Japonia chce wyłączenia ropy naftowej z ew. sankcji wobec Iranu
Japonia chce zaproponować partnerom z Zachodu, by ewentualne sankcje ekonomiczne wobec Iranu nie obejmowały głównego irańskiego bogactwa, czyli ropy naftowej - podała prasa japońska.
21.08.2006 | aktual.: 21.08.2006 06:36
Chodzi o sankcje, jakie społeczność międzynarodowa ma nałożyć na ten kraj, jeśli odmówi zaprzestania wzbogacania uranu, który może zostać wykorzystany do produkcji broni jądrowej.
Wpływowy tokijski dziennik "Yomiuri Shimbun" napisał powołując się na źródła rządowe w Tokio, że propozycję tę można uważać za próbę utrzymania więzi energetycznych z Iranem w wypadku nałożenia sankcji.
Iran jest piątym największym dostawcą ropy do Japonii, która jest prawie całkowicie uzależniona od importu nośników energii.

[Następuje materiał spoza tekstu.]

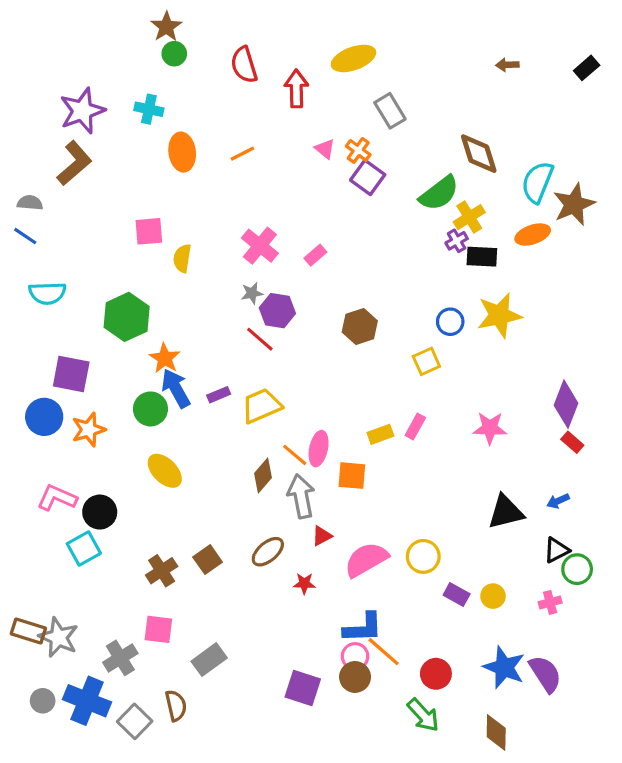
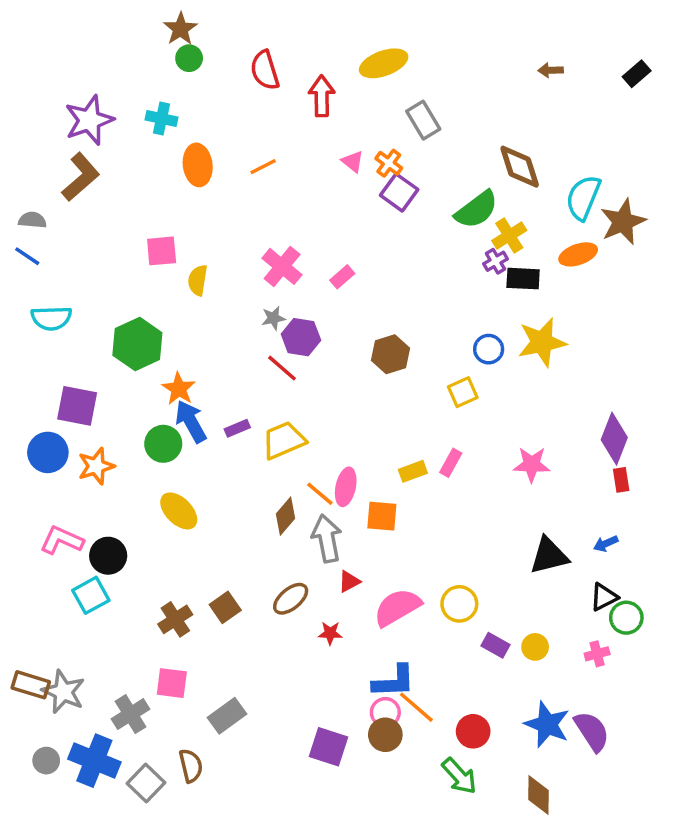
red rectangle: (572, 442) -> (621, 480), turned 40

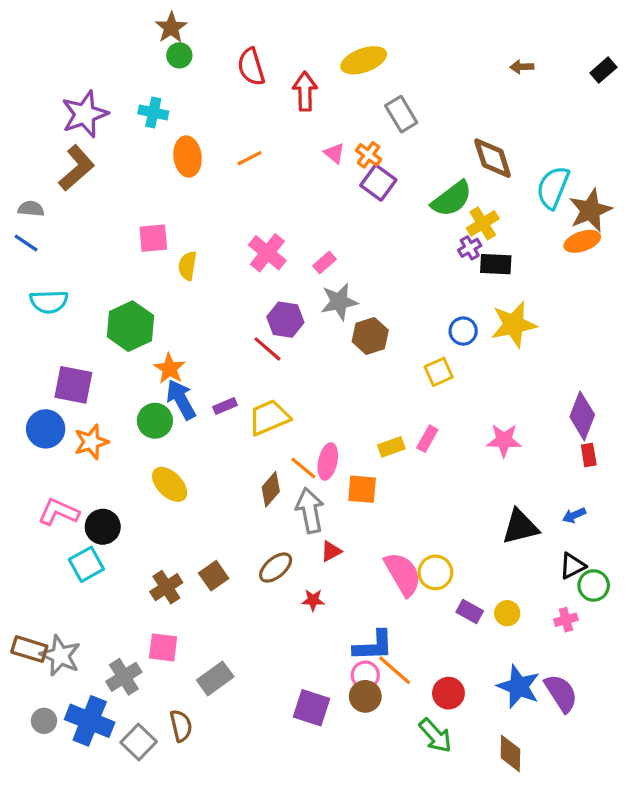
orange ellipse: (578, 254) -> (582, 241), moved
gray star: (273, 318) -> (339, 302), moved, size x1.6
pink semicircle: (397, 607) -> (403, 574), moved, turned 90

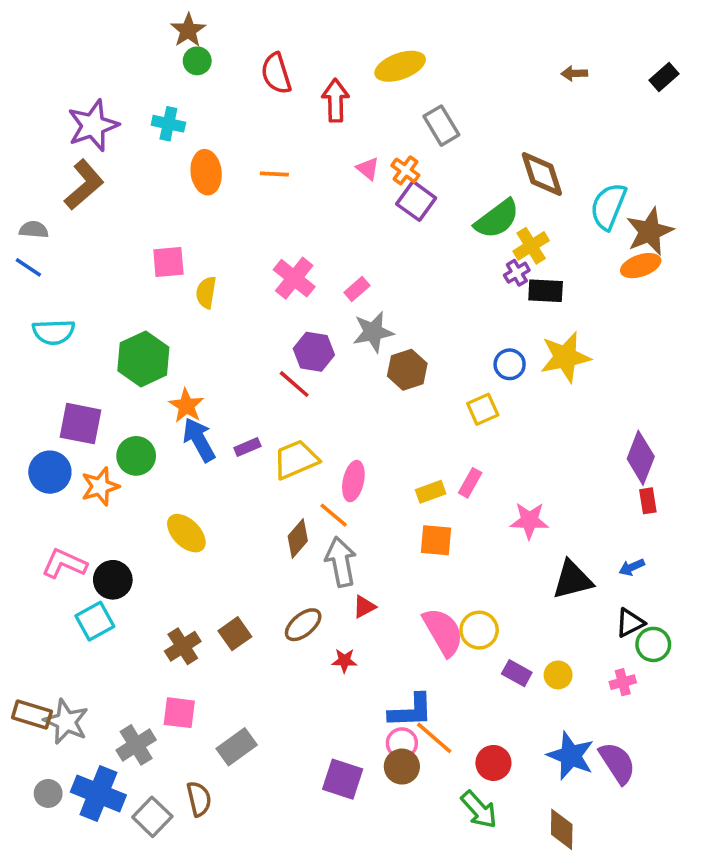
orange line: (249, 158) -> (274, 174), turned 30
green circle: (155, 421) -> (136, 456), moved
pink star: (504, 440) -> (529, 521), moved
pink ellipse: (328, 462) -> (353, 481), moved
orange square: (362, 489) -> (436, 540), moved

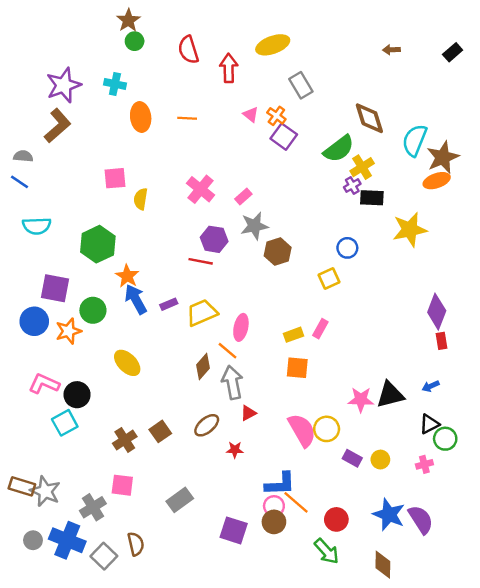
yellow star: (565, 357) -> (410, 230), moved
red line: (294, 384) -> (201, 261), turned -30
pink star: (529, 521) -> (361, 400), moved
gray rectangle: (237, 747) -> (180, 500), moved

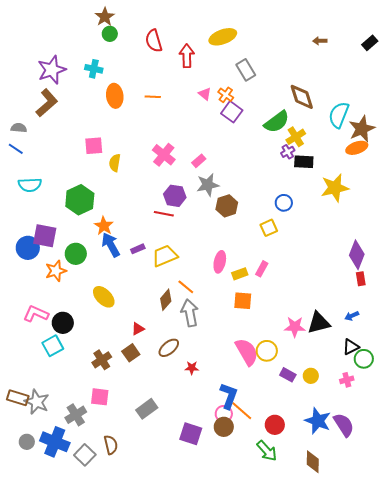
blue circle: (34, 321) -> (28, 248), moved
pink ellipse: (241, 327) -> (220, 262), moved
red triangle: (248, 413) -> (138, 329), moved
blue L-shape: (280, 484) -> (229, 396), turned -68

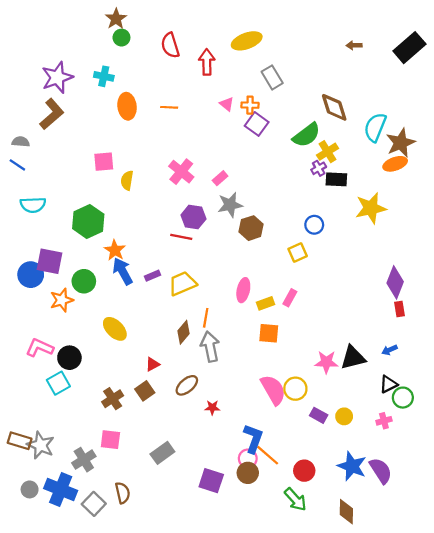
black rectangle: (370, 43) -> (409, 48), size x1.8
orange cross: (226, 95) -> (250, 105), turned -35
orange line: (186, 287) -> (206, 318), turned 60

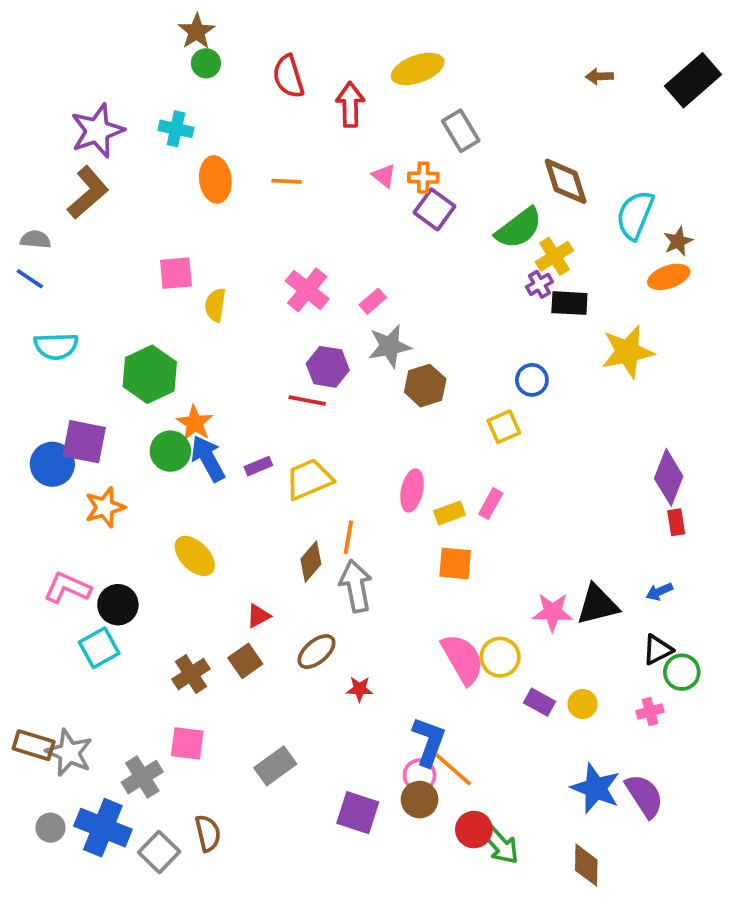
brown star: (401, 143) -> (678, 241), size x0.6
green circle: (84, 281) -> (170, 451), moved
red circle: (304, 471) -> (474, 830), moved

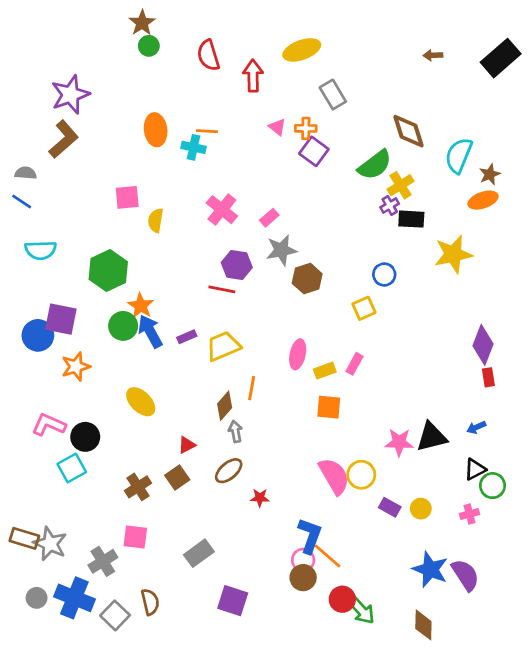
cyan cross: (176, 129) -> (193, 147), moved
gray arrow: (356, 586) -> (235, 431), moved, size x0.6
purple square: (358, 813) -> (233, 601), moved

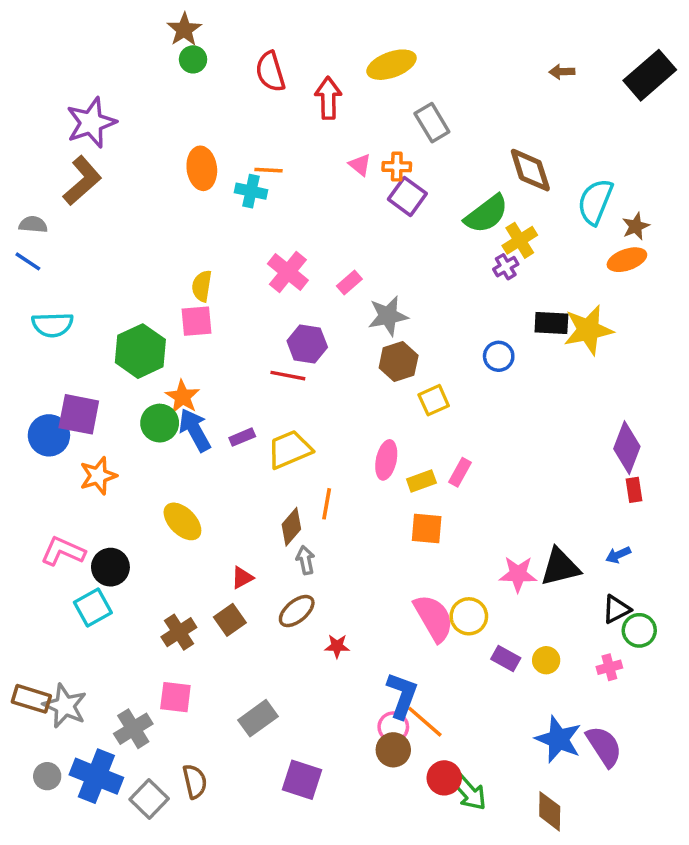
pink square: (127, 197) -> (197, 321), moved
black rectangle: (411, 219) -> (551, 323), moved
gray star: (281, 250) -> (388, 316), moved
yellow square: (364, 308) -> (434, 400), moved

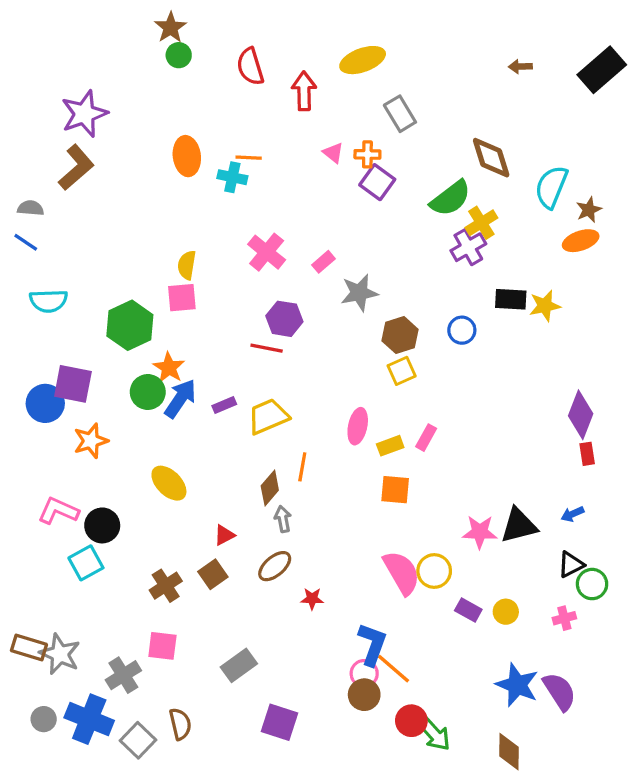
purple cross: (506, 267) -> (468, 247), size x1.5
yellow star: (588, 330) -> (545, 306), size x0.7
brown hexagon: (399, 362) -> (400, 335), moved
blue arrow: (195, 430) -> (180, 399), turned 63

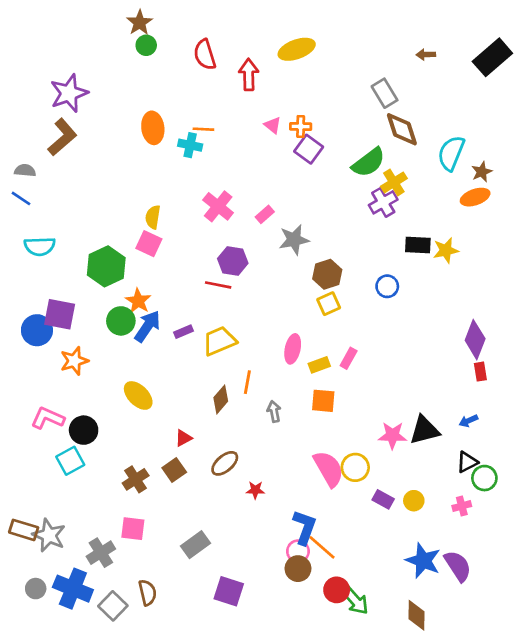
gray rectangle: (400, 114) -> (385, 93), moved
pink square: (182, 298) -> (149, 244), turned 30
blue circle: (462, 330) -> (387, 286), moved
gray arrow: (283, 519) -> (274, 411), moved

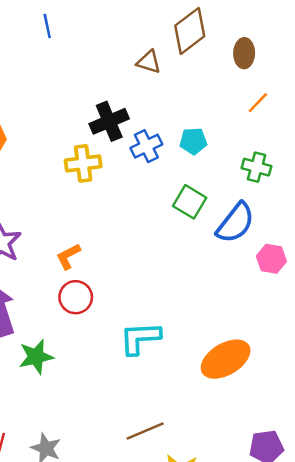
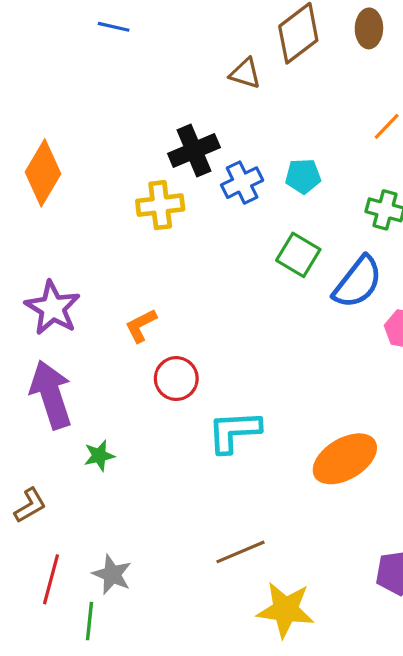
blue line: (47, 26) -> (114, 27), turned -65
brown ellipse: (244, 53) -> (369, 28), moved
red circle: (76, 297) -> (176, 379), moved
green star: (36, 357) -> (99, 456), size x0.7

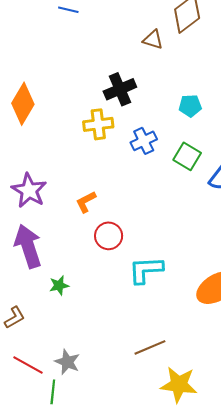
blue cross: (242, 183) -> (144, 141), moved
red line: (51, 579) -> (28, 365), turned -76

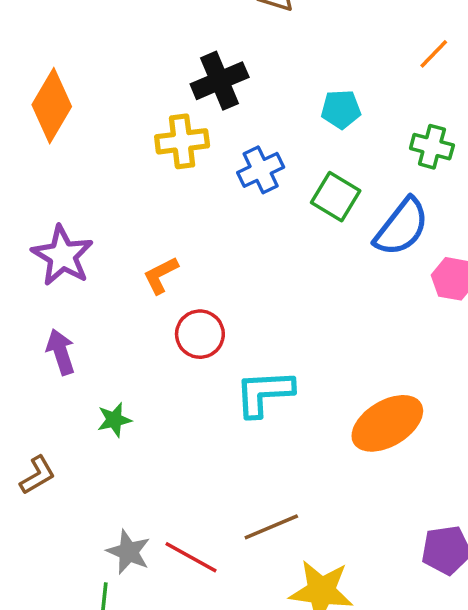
purple arrow: (28, 246) -> (61, 352), size x0.6
red line: (28, 365) -> (191, 557), moved

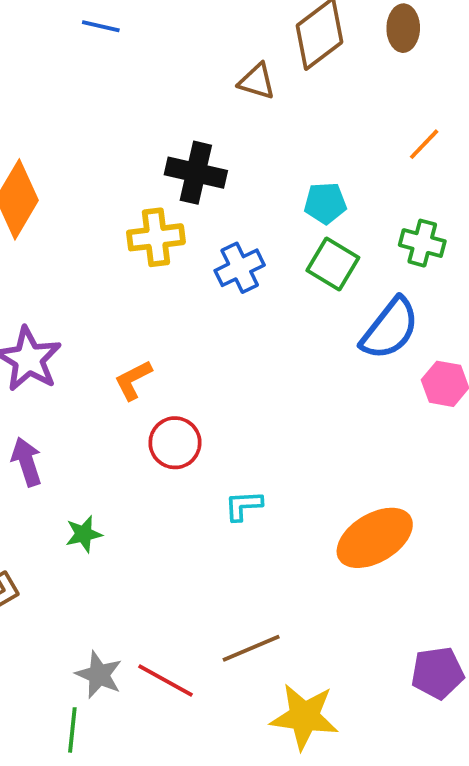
black cross: (220, 81) -> (196, 173), turned 36
green square: (336, 197) -> (333, 264), moved
cyan L-shape: (264, 393) -> (243, 506), size x0.6

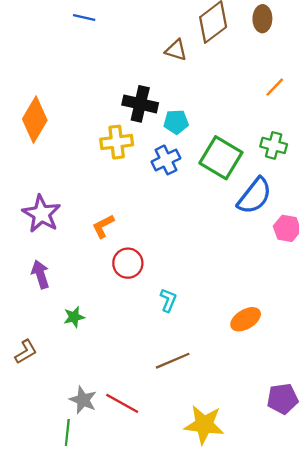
cyan pentagon: (325, 203) -> (176, 122), moved
green square: (333, 264) -> (221, 158), size x1.4
cyan L-shape: (243, 506) -> (168, 300), turned 115
orange ellipse: (375, 538) -> (246, 319), size x0.7
brown line: (251, 648) -> (173, 361), moved

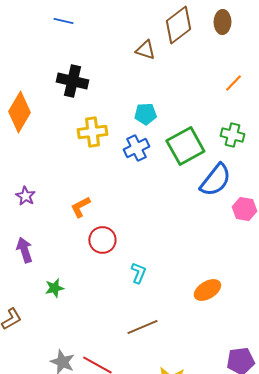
black cross: (140, 104) -> (72, 81), moved
green square: (221, 158) -> (185, 146), turned 30
purple star: (41, 214) -> (25, 196), size x0.6

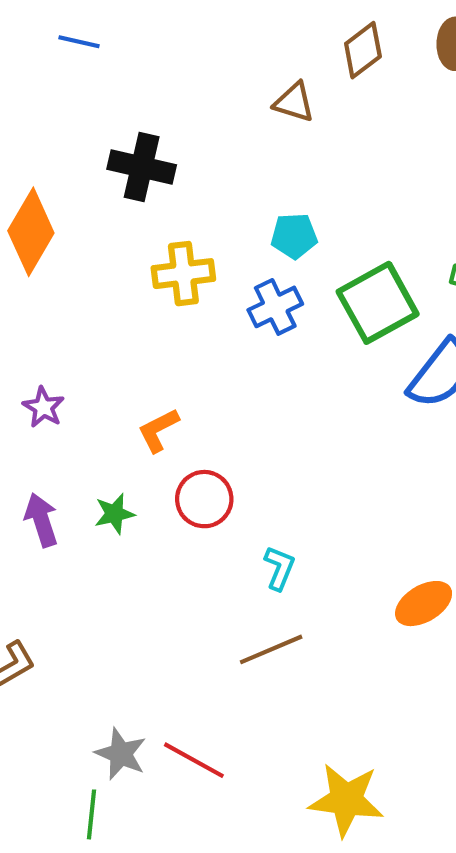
blue line: (63, 21) -> (79, 42), moved
brown diamond: (178, 25) -> (363, 50), size x0.7
green star: (54, 288) -> (114, 514), moved
brown line: (142, 327) -> (271, 649), moved

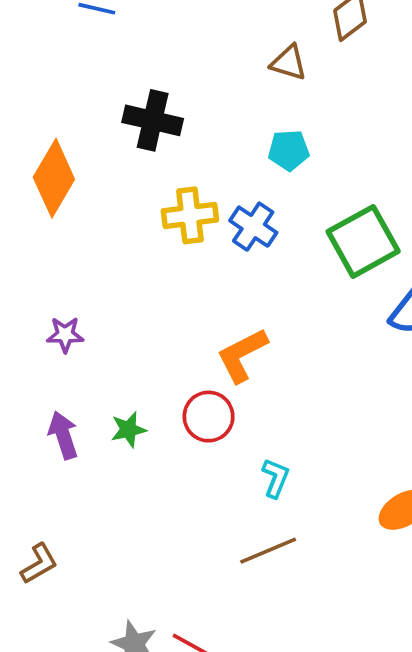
cyan pentagon: (294, 236) -> (289, 150), moved
blue cross: (275, 307) -> (253, 227), moved, turned -30
purple star: (43, 407) -> (65, 335), turned -30
orange L-shape: (158, 430) -> (242, 355), moved, size x1.4

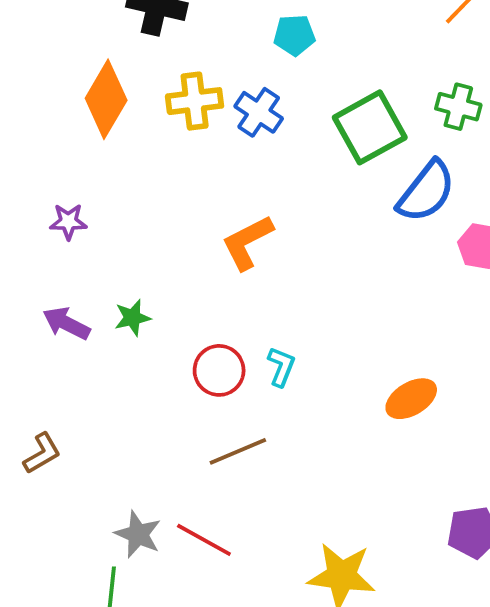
orange diamond: (54, 178) -> (106, 99), moved
red circle: (209, 417) -> (219, 370), moved
purple arrow: (63, 435) -> (66, 323), turned -45
brown line: (268, 551) -> (238, 451), moved

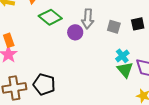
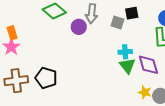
black square: (138, 24) -> (132, 13), moved
cyan cross: (122, 56) -> (125, 52), turned 32

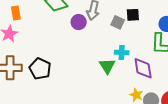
orange rectangle: (12, 33) -> (16, 13), moved
green triangle: (127, 66) -> (107, 66), moved

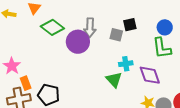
orange rectangle: (16, 13) -> (26, 83), moved
purple circle: (79, 22) -> (78, 42), size x1.5

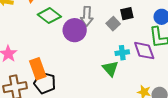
gray square: (116, 35) -> (113, 24), turned 32
purple diamond: (150, 75) -> (144, 51), moved
orange rectangle: (26, 83) -> (38, 69), moved, size x1.5

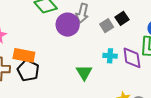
black square: (127, 14) -> (122, 18), turned -32
orange rectangle: (38, 69) -> (24, 55), turned -70
green triangle: (110, 69) -> (84, 72), moved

Tokio stara się pogodzić swą zależność od importu energii z zasadami solidarności i zachowania wspólnego frontu z zachodnimi sojusznikami.
Japońskie ministerstwo spraw zagranicznych zaprzeczyło istnieniu przymiarek do tego rodzaju propozycji. Podkreśliło, że Tokio nie zakłada w swej polityce zagranicznej, iż Teheran może odrzucić zaproponowany przez sześć potęg (USA, Rosja, Chiny, Francja, W.Brytania i Niemcy) zestaw bodźców, mających zachęcić Iran do rezygnacji ze wzbogacania uranu.
Zgodnie z deklaracjami Teheranu, ma on udzielić do wtorku odpowiedzi na propozycje szóstki.